November 12, 2013

Are the Big Phone Carriers 'Good Enough' These Days?

Last week, I got my hands on the brand new Nexus 5, and, as you might expect, I've been quite happy with it. The screen is fantastic. The size and weight are perfect, and the battery life is beyond anything I've had so far. But this isn't a post about the Nexus 5. It's about what I also switched when I changed phones - my carrier.

In the process of moving from my aging 2011 Galaxy Nexus on Verizon, I'm now on T-Mobile. This means in the space of five or so years, I've gone from an iPhone on AT&T, to an HTC Evo and Samsung Epic 4G on Sprint, to the Galaxy Nexus on Verizon and now the Nexus 5 on T-Mobile. You could say I've tried all the big carriers here in the US, and experienced their positives and negatives. And in my experience, what they deliver, for the most part, is good enough.

Those of us who were early adopters on the first iPhone here in the US remember that AT&T was the only option - and the service's flakiness was well-chronicled. Many thousands of words were spent in blog posts here and elsewhere decrying AT&T's seeming inability to scale up to the unprecedented data demands brought on by the iPhone. (See: Thoughts on AT&T: What Steve Jobs Should Have Written) Calls that would complete without dropping, even with both parties staying completely still, seemed impossible, and it wasn't unusual for the first words after calling back were something to the effect of "Stupid AT&T".

Moving to Sprint for me was as much a function of switching to Android from iOS as it was leaving AT&T. In 2010 I was making a bet on momentum, app choice and quality, and that choice looks to have played out correctly. But when my family moved across town, we unhelpfully ended up in a place where Sprint coverage was not great - meaning most of my successful calls would have to be made in the backyard. For a year, that was just fine, and we made do - especially as most of the time, we use our phones for data, including email or texts, than we do with phone calls.

In 2011, I switched to Verizon when the Galaxy Nexus came up, and data/voice have been very good. No complaints. But they weren't a partner on the Nexus 5 launch, and while I had considered either going Moto X on Verizon, or keeping my creaky Galaxy Nexus around just a bit longer, I wanted to take another experiment and move to T-Mobile. As Pokemon was best known for saying: "Gotta Catch 'em All!"

Prior to making the switch, I polled people in person and many whom I didn't (via Twitter), to see how they rated their own carrier, on a 1-10 scale, and what mobile OS they were using. Surprisingly, the overwhelming majority of people rated their carrier with a score of 8 out of 10 or above. I had expected to see a lot of lower scores, and to see some trends play out, be it low scores for AT&T on iOS, or lower scores for the smaller carriers, specifically T-Mobile and Sprint. But by and large, people seemed pretty happy - leading me to wonder openly if the only safe business to be universally disliked is that of airlines - who never get any credit.

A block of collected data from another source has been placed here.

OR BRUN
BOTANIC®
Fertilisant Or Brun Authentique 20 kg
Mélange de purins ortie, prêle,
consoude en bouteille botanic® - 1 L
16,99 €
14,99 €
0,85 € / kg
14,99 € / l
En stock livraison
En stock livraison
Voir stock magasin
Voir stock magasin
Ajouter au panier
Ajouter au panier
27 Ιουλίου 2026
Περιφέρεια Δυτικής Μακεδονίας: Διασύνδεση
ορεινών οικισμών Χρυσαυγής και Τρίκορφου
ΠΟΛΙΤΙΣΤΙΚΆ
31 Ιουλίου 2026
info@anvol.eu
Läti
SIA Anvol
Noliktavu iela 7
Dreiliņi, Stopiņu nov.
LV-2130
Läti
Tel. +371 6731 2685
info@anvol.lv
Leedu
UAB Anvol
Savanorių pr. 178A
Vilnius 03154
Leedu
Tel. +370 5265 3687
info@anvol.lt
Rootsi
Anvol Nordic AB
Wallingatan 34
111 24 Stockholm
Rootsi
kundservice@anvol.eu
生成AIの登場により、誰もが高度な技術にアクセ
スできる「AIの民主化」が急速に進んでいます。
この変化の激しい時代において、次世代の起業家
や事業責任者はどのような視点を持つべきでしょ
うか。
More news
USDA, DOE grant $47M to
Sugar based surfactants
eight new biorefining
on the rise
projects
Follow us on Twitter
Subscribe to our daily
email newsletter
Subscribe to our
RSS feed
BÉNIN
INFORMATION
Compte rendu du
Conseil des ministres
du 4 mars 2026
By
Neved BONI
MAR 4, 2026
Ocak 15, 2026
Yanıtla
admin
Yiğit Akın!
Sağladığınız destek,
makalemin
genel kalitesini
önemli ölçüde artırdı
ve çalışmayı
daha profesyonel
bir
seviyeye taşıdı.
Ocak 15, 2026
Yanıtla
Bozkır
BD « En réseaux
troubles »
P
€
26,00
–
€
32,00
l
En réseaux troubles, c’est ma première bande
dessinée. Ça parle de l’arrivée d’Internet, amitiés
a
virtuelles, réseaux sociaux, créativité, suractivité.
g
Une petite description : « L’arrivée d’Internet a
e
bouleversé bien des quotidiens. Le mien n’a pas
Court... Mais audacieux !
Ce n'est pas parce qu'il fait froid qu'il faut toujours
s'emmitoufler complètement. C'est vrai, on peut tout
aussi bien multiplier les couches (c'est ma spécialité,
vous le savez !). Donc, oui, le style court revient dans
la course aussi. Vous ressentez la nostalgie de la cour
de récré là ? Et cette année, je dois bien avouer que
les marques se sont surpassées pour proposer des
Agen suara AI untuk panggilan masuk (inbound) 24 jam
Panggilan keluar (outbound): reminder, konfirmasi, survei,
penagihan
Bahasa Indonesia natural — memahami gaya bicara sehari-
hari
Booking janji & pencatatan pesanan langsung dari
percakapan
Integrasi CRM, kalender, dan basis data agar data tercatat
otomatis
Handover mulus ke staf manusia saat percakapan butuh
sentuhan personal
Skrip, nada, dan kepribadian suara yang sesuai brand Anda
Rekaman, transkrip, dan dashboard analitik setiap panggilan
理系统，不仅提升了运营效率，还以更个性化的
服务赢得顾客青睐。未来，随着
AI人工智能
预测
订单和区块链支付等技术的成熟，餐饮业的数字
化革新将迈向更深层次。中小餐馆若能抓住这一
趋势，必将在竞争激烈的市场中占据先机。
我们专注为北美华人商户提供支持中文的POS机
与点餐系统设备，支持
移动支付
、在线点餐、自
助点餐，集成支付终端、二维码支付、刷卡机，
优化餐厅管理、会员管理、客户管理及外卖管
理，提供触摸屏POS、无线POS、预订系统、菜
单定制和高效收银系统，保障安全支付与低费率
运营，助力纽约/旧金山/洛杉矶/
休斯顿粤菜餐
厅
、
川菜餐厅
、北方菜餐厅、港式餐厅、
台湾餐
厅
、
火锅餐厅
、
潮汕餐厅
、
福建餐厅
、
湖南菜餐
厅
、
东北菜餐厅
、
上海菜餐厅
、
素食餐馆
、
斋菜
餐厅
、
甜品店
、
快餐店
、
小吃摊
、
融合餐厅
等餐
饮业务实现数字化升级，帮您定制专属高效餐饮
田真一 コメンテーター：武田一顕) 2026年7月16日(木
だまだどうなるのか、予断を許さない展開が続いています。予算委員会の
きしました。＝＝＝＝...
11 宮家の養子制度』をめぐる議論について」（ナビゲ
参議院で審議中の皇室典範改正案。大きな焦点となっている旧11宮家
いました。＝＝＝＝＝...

At the time, my curiosity was as much tied to MotoMaker for the Moto X launching first with AT&T. Was AT&T good enough again to be forgiven for their 2008-10 era quality gap? Could I possibly think of getting back with AT&T after all the frustration I'd seen? I saw people on iOS, Windows Phone and Android all giving AT&T scores above 7, and those from other carriers also being quite favorable. There were no clear laggards.

So when the Nexus 5 came available on Google Play, my internal debate over how to move forward was a pretty simple one. I saw that T-Mobile's LTE coverage includes my work and home. I saw the pricing for T-Mobile was in line (and actually a bit cheaper) than Verizon, and practically the only risk I'd be taking is if it was weak when I traveled outside of my usual stomping grounds. And so far... no complaints.

There's no question that as more and more of us as consumers and businesspeople are expecting more from our smartphones and tablets, that the demands we're putting on our telecommunications infrastructure is dramatically increasing. We've gone from a society that exchanged voice calls and simple texts to one where we expect full HD video and streaming live audio. We expect high speed access on all our devices, practically everywhere.

To build and support that demand, all the carriers are racing to be sure they're not the one who ends up left behind, as all the smart consumers end up attached to the market leaders. It's been a long time since I've read a great rant on AT&T, or seen a wave of people reporting dropped calls. Verizon's commercials promise the widest LTE available, and they do have "the map for that", but the alternatives seem to keep up in users' eyes. So maybe, just maybe, we've hit a turning point when the carriers are pretty good, and the user experience is going to get even better as our hardware improves and the mobile software gets even more excellent. I'm glad we've gotten this far.

Usual Disclosures: I work for Google. Google builds Android, and shaped the Nexus 5. I initially received my first HTC Evo free from Google I/O 2010 before I joined the company. This post isn't aimed to indicate any bias or favor to any Google partners. That'd be silly.